So I was listening to Scott Simon on NPR wax poetic about Twitter. He had listeners read the “poetic”, “witty”, whatever Tweets that he had solicited from them. But in discussing political Tweets, Simon mis-spoke and referred to - I swear this is what he said - “Congressman Joe Wilson of Louisiana”. The President-heckling Congressman is, of course, from South Carolina, not Louisiana, and we’re so happy that a politician from somewhere ELSE was a national embarrassment for a while.
But when I went to capture the audio from NPR.Org, the error had been edited and he now mentions the correct state. But because this segment was about Twitter I had immediately got on-line and Tweeted my offense at his error, and, luckily, found one other Louisianan who also was not happy with Simon’s confusion about Southern States.
So except for Twitter there is no evidence that this error occurred. And because Twitter doesn't, as far as I know, archive all our Tweets in perpetuity, those two pieces of "evidence" won't be around forever. A minor point about a minor error, sure, but still. Its nice to know that NPR edits such errors out of its on-line archives. And I remain agnostic about Twitter being a revolutionary information/news resource and/or tool, but I’m regularly surprised at how it can be useful for random little things like this.

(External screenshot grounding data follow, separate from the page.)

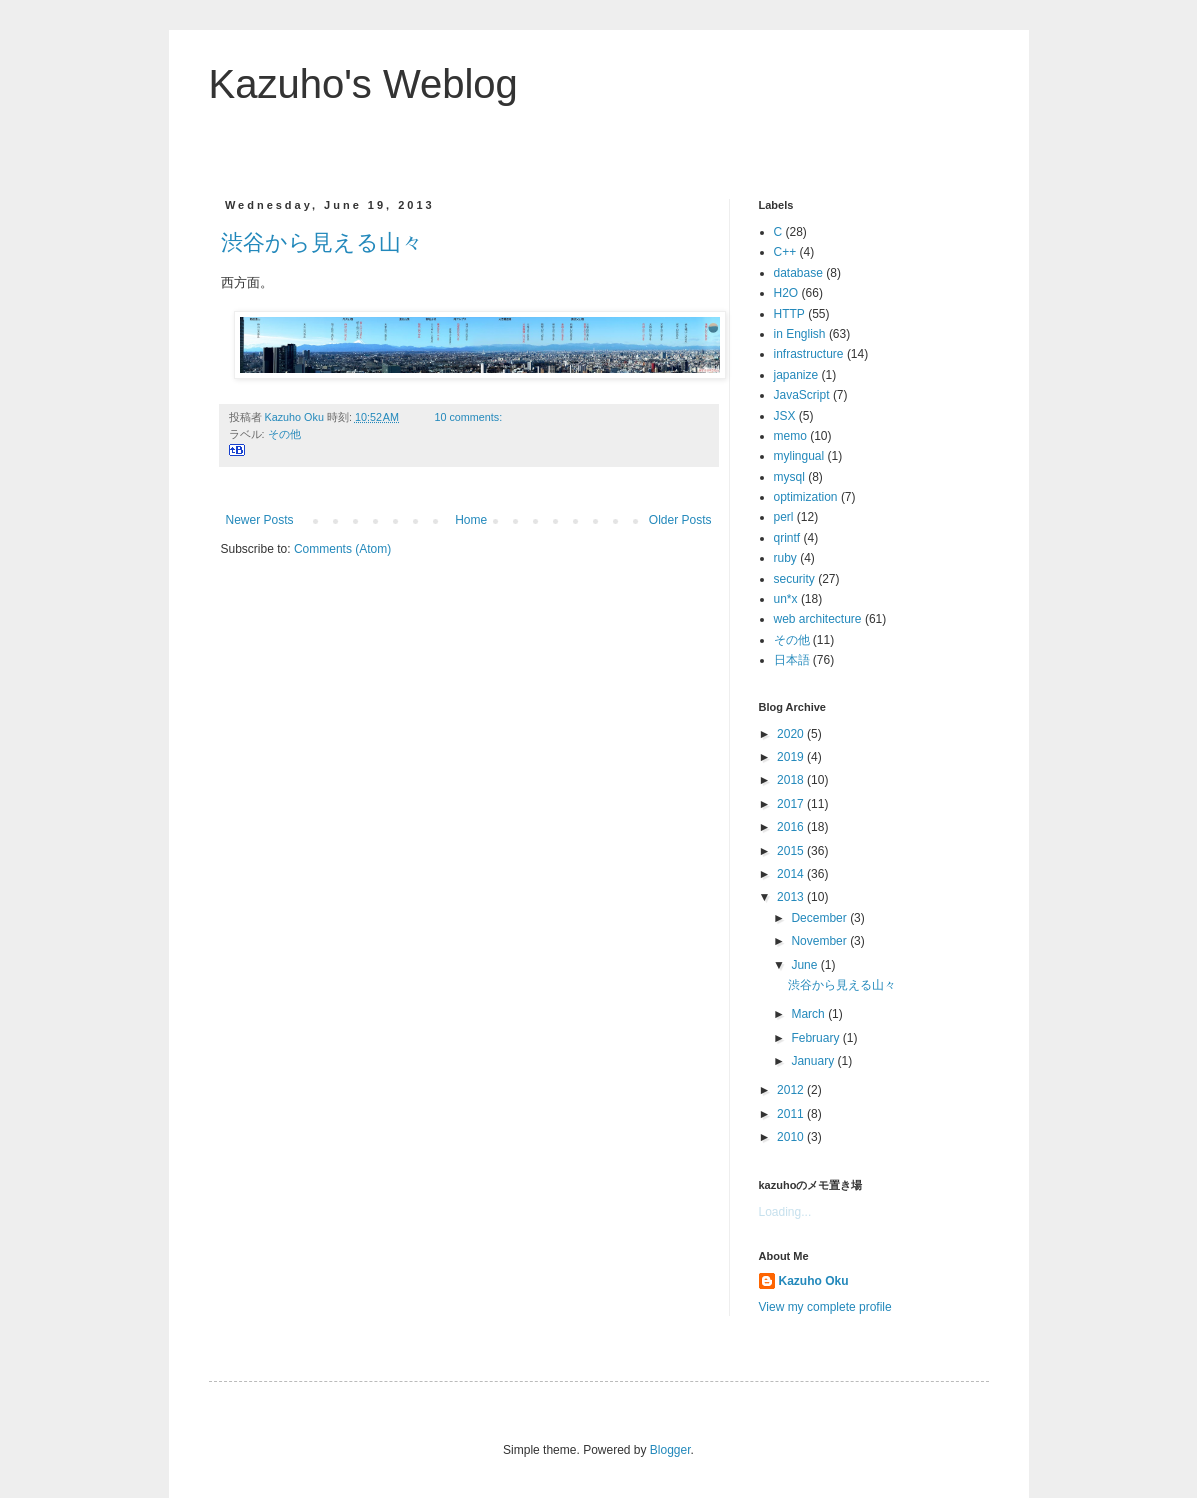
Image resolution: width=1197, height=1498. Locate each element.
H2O (786, 293)
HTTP (789, 314)
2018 (792, 780)
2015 (792, 851)
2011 (792, 1114)
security (794, 579)
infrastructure (809, 354)
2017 (792, 804)
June (805, 965)
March (809, 1014)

Oh, and Scott Simon’s whole segment was people reading their “clever” Tweets that he had asked them to submit. A few were cute, but one was about public libraries and was pretty clueless. The caller/Tweeter, Amanda Elend - @amandaelend - read her following Tweet:
Finding myself extremely thankful that the public library system already exists. Imagine trying to get that one past Congress.Public libraries funding is, of course, mostly local, but the federal government does give a big chunk of change to help at almost every level. But there was no initial “Public Library Act” that had to “get past Congress” in some past halcyon day. In fact Congress still ponies up a big pile of money each year - $158 million for state library agencies in 2005 (out of a total $1.1 billion total revenue, so right at 15% comes from the federal government). I guess I shouldn’t be too surprised because I imagine a majority of the country can’t believe that any government program or function exists that doesn’t flow from the benevolence of the federal government.